Chords are line segments that join two points on the circumference of a circle. The perpendicular bisector of a chord passes through the centre of a circle.

Example 2

The points $$A(4,-2)$$ and $$B(13,-5)$$ lie on a circle with centre $$C$$.$$M$$ is the midpoint of the line segment $$AB$$. The line $$l$$ passes through both points $$M$$ and $$C$$.

a) Find the line equation for $$l$$.

First find the gradient of the line segment $$AB$$ using $$m= \dfrac{y_1-y_2}{x_1 -x_2}$$.
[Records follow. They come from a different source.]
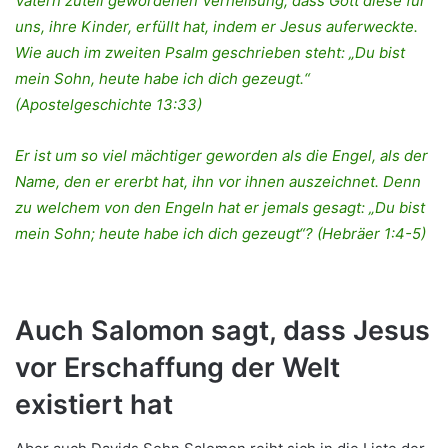
Vätern zuteil gewordenen Verheißung, dass Gott diese für
uns, ihre Kinder, erfüllt hat, indem er Jesus auferweckte.
Wie auch im zweiten Psalm geschrieben steht: „Du bist
mein Sohn, heute habe ich dich gezeugt.“
(Apostelgeschichte 13:33)
Er ist um so viel mächtiger geworden als die Engel, als der
Name, den er ererbt hat, ihn vor ihnen auszeichnet. Denn
zu welchem von den Engeln hat er jemals gesagt: „Du bist
mein Sohn; heute habe ich dich gezeugt“? (Hebräer 1:4-5)
Auch Salomon sagt, dass Jesus
vor Erschaffung der Welt
existiert hat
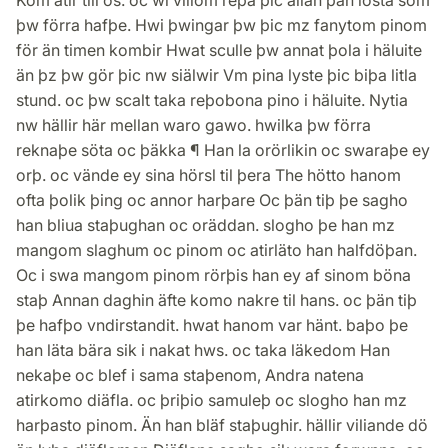
Kom atir till os. oc wi viliom reþa þic allan þän losta som
þw förra hafþe. Hwi þwingar þw þic mz fanytom pinom
för än timen kombir Hwat sculle þw annat þola i häluite
än þz þw gör þic nw siälwir Vm pina lyste þic biþa litla
stund. oc þw scalt taka reþobona pino i häluite. Nytia
nw hällir här mellan waro gawo. hwilka þw förra
reknaþe söta oc þäkka ¶ Han la orörlikin oc swaraþe ey
orþ. oc vände ey sina hörsl til þera The hötto hanom
ofta þolik þing oc annor harþare Oc þän tiþ þe sagho
han bliua staþughan oc oräddan. slogho þe han mz
mangom slaghum oc pinom oc atirläto han halfdöþan.
Oc i swa mangom pinom rörþis han ey af sinom böna
staþ Annan daghin äfte komo nakre til hans. oc þän tiþ
þe hafþo vndirstandit. hwat hanom var hänt. baþo þe
han läta bära sik i nakat hws. oc taka läkedom Han
nekaþe oc blef i sama staþenom, Andra natena
atirkomo diäfla. oc þriþio samuleþ oc slogho han mz
harþasto pinom. Än han bläf staþughir. hällir viliande dö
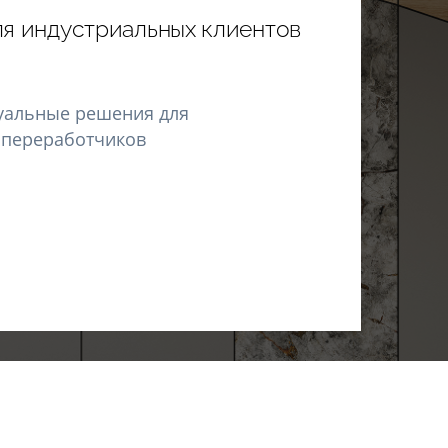
я индустриальных клиентов
дуальные решения для
 переработчиков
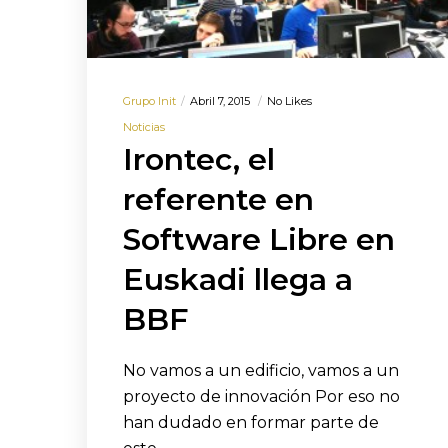
Grupo Init
Abril 7, 2015
No Likes
Noticias
Irontec, el
referente en
Software Libre en
Euskadi llega a
BBF
No vamos a un edificio, vamos a un
proyecto de innovación Por eso no
han dudado en formar parte de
$$m= \dfrac{-5--2}{13 -4}= -\dfrac{3}{9} =-\dfrac{1}{3}$$

The gradient of the line $$l$$ must be $$3$$, as the product of perpendicular gradients is $$-1.$$

Find the coordinates of the point $$M$$ by finding the midpoint of $$AB$$ using the equation $${\bigg(\dfrac {(x_{1} + x_{2})}{2} , \dfrac {(y_{1} + y_{2})}{2}\bigg)}$$.

$${\bigg(\dfrac {(4 + 13)}{2} , \dfrac {(-2 + -5)}{2}\bigg)} = {\bigg(\dfrac {17}{2} , \dfrac {-7}{2}\bigg)}=(8.5, -3.5)$$​

Find the equation of line $$l$$​ by substituting the gradient of $$3$$ and the coordinates of point $$M$$​ into $$y-y_1=m(x-x_1)$$​.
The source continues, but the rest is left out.